Work item
Set down the entries that follow exactly as written, leaving out any images.

[Records from a dataset]
Segment Open

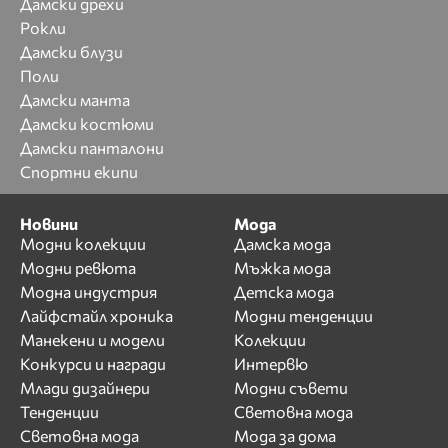
Дамски дрехи
Рокли
Дамски блузи
Поли
Дамски манта
Дамски костюми
Дамски панталони
Спортни екипи
Новини
Мода
Модни колекции
Дамска мода
Модни ревюта
Мъжка мода
Модна индустрия
Детска мода
Лайфстайл хроника
Модни тенденции
Манекени и модели
Колекции
Конкурси и награди
Интервю
Млади дизайнери
Модни съвети
Тенденции
Световна мода
Световна мода
Мода за дома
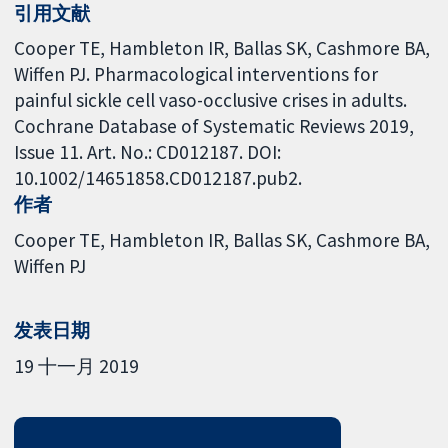
引用文献
Cooper TE, Hambleton IR, Ballas SK, Cashmore BA,
Wiffen PJ. Pharmacological interventions for
painful sickle cell vaso-occlusive crises in adults.
Cochrane Database of Systematic Reviews 2019,
Issue 11. Art. No.: CD012187. DOI:
10.1002/14651858.CD012187.pub2.
作者
Cooper TE
Hambleton IR
Ballas SK
Cashmore BA
Wiffen PJ
发表日期
19 十一月 2019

Segment Closed

Solution to this problem
Дамски дрехи
Рокли
Дамски блузи
Поли
Дамски манта
Дамски костюми
Дамски панталони
Спортни екипи
Новини
Мода
Модни колекции
Дамска мода
Модни ревюта
Мъжка мода
Модна индустрия
Детска мода
Лайфстайл хроника
Модни тенденции
Манекени и модели
Колекции
Конкурси и награди
Интервю
Млади дизайнери
Модни съвети
Тенденции
Световна мода
Световна мода
Мода за дома
引用文献
Cooper TE, Hambleton IR, Ballas SK, Cashmore BA,
Wiffen PJ. Pharmacological interventions for
painful sickle cell vaso-occlusive crises in adults.
Cochrane Database of Systematic Reviews 2019,
Issue 11. Art. No.: CD012187. DOI:
10.1002/14651858.CD012187.pub2.
作者
Cooper TE
Hambleton IR
Ballas SK
Cashmore BA
Wiffen PJ
发表日期
19 十一月 2019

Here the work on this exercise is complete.